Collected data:
──────

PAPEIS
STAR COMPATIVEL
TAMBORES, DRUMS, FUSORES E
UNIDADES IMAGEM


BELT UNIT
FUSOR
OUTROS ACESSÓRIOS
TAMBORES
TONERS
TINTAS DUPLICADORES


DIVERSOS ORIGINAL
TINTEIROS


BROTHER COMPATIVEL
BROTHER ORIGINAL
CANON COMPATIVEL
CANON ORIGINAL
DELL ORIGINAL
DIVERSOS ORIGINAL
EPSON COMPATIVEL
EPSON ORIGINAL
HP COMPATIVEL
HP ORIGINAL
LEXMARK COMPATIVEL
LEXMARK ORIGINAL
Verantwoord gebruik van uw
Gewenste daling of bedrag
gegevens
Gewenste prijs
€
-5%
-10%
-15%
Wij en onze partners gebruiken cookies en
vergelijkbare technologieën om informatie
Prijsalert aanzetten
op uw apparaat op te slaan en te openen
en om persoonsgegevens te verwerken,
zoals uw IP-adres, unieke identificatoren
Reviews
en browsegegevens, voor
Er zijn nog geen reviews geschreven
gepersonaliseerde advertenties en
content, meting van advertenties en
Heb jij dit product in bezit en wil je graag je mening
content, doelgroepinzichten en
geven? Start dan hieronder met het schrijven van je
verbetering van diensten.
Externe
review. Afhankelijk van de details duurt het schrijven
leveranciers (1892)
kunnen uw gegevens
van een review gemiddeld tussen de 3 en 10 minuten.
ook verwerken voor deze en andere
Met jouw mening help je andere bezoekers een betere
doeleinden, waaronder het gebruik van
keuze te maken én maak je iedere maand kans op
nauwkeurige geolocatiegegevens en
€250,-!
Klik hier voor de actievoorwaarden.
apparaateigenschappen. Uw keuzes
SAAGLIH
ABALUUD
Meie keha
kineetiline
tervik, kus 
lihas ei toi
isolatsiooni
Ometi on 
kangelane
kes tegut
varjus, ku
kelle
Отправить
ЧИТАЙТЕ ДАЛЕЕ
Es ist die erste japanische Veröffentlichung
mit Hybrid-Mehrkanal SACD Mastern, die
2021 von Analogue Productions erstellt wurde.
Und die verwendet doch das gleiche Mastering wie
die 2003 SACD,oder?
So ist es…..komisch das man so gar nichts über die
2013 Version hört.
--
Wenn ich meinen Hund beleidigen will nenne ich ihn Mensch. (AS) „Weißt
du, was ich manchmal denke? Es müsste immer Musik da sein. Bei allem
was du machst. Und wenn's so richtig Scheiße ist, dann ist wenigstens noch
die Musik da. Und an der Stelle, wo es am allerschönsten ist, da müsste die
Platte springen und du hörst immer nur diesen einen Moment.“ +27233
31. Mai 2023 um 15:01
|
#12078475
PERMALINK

──────

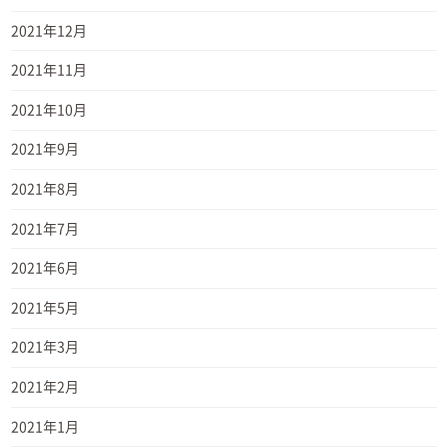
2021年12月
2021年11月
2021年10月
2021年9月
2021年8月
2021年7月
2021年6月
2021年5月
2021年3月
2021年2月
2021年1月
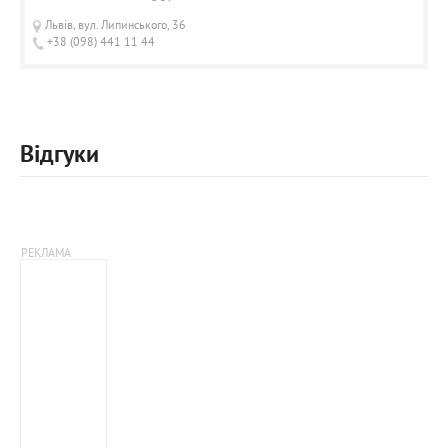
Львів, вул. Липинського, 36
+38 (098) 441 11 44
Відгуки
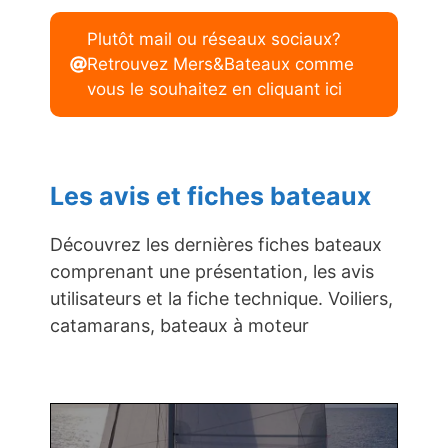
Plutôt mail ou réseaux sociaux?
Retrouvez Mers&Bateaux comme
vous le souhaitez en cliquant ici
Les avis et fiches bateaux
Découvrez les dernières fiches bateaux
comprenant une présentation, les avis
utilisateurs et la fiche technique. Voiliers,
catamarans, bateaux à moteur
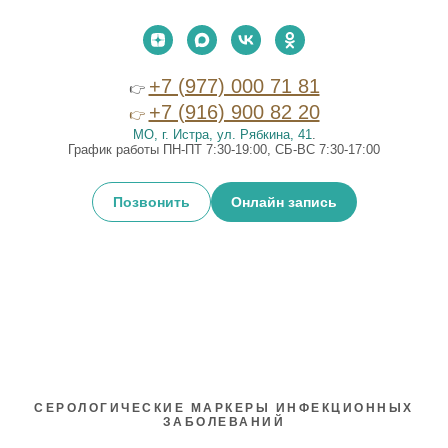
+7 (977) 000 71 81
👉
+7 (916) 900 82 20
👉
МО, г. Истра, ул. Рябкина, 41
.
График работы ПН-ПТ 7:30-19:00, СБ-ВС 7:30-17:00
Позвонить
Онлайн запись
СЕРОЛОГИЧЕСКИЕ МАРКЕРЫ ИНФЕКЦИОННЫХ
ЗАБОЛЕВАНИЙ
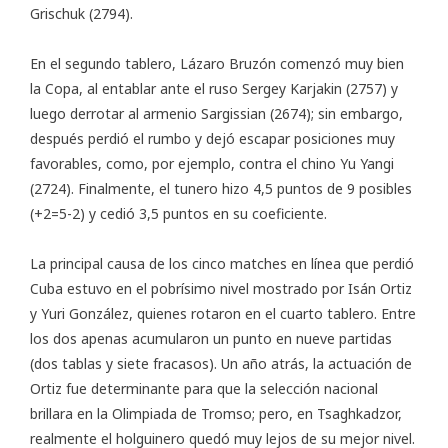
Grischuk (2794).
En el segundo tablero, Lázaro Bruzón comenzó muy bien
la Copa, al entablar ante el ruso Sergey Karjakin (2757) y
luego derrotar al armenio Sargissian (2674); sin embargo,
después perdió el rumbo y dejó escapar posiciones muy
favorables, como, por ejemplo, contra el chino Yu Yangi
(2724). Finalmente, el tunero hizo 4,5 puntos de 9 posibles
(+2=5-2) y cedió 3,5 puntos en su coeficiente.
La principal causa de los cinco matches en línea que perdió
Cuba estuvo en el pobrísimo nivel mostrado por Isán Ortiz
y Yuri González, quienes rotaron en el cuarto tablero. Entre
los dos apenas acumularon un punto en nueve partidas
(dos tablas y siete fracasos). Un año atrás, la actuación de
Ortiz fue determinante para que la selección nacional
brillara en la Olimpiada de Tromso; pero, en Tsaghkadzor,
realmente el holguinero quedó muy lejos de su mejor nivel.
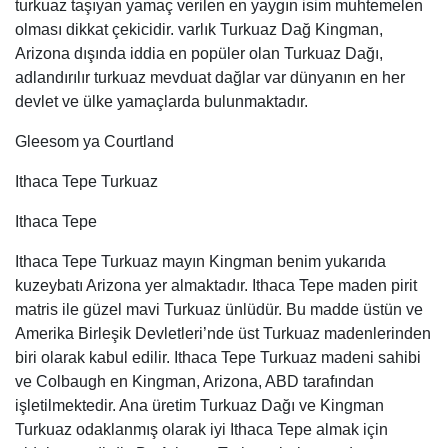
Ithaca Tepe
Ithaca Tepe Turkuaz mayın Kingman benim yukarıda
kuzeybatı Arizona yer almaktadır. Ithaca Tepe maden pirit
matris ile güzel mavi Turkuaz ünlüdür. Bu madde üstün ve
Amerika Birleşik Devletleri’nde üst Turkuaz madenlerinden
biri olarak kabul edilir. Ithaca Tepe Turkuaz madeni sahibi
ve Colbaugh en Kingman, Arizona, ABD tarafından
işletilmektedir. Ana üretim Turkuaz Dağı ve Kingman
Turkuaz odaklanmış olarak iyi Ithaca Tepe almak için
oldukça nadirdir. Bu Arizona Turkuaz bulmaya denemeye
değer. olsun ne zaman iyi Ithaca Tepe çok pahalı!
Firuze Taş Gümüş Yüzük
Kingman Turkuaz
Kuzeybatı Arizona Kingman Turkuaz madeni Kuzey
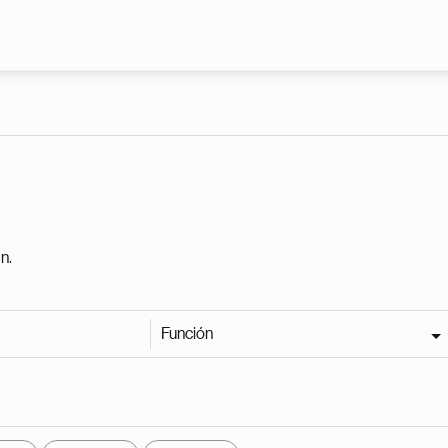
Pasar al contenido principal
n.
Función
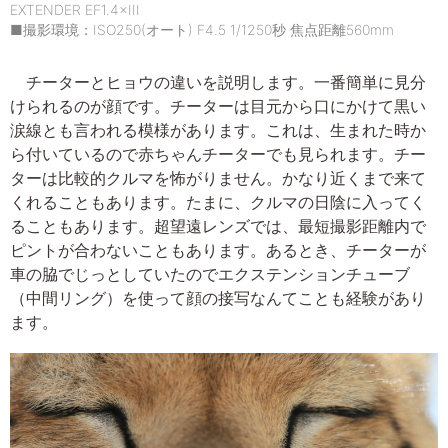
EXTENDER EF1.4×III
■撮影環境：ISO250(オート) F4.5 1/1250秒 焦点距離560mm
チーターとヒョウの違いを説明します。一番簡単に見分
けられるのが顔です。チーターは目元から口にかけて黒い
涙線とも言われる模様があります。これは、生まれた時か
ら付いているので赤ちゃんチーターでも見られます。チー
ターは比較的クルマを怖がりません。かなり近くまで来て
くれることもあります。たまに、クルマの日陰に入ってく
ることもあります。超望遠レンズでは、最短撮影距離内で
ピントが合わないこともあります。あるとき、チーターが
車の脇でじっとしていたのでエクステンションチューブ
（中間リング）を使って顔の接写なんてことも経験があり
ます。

──────

TASK TO COMPLETE
What you return must be an exact retyping of the lines above starting at the line with "UNIDADES IMAGEM" and ending at the line with "Wij en onze partners gebruiken cookies en", and nothing besides.

OUTPUT BELOW
UNIDADES IMAGEM


BELT UNIT
FUSOR
OUTROS ACESSÓRIOS
TAMBORES
TONERS
TINTAS DUPLICADORES


DIVERSOS ORIGINAL
TINTEIROS


BROTHER COMPATIVEL
BROTHER ORIGINAL
CANON COMPATIVEL
CANON ORIGINAL
DELL ORIGINAL
DIVERSOS ORIGINAL
EPSON COMPATIVEL
EPSON ORIGINAL
HP COMPATIVEL
HP ORIGINAL
LEXMARK COMPATIVEL
LEXMARK ORIGINAL
Verantwoord gebruik van uw
Gewenste daling of bedrag
gegevens
Gewenste prijs
€
-5%
-10%
-15%
Wij en onze partners gebruiken cookies en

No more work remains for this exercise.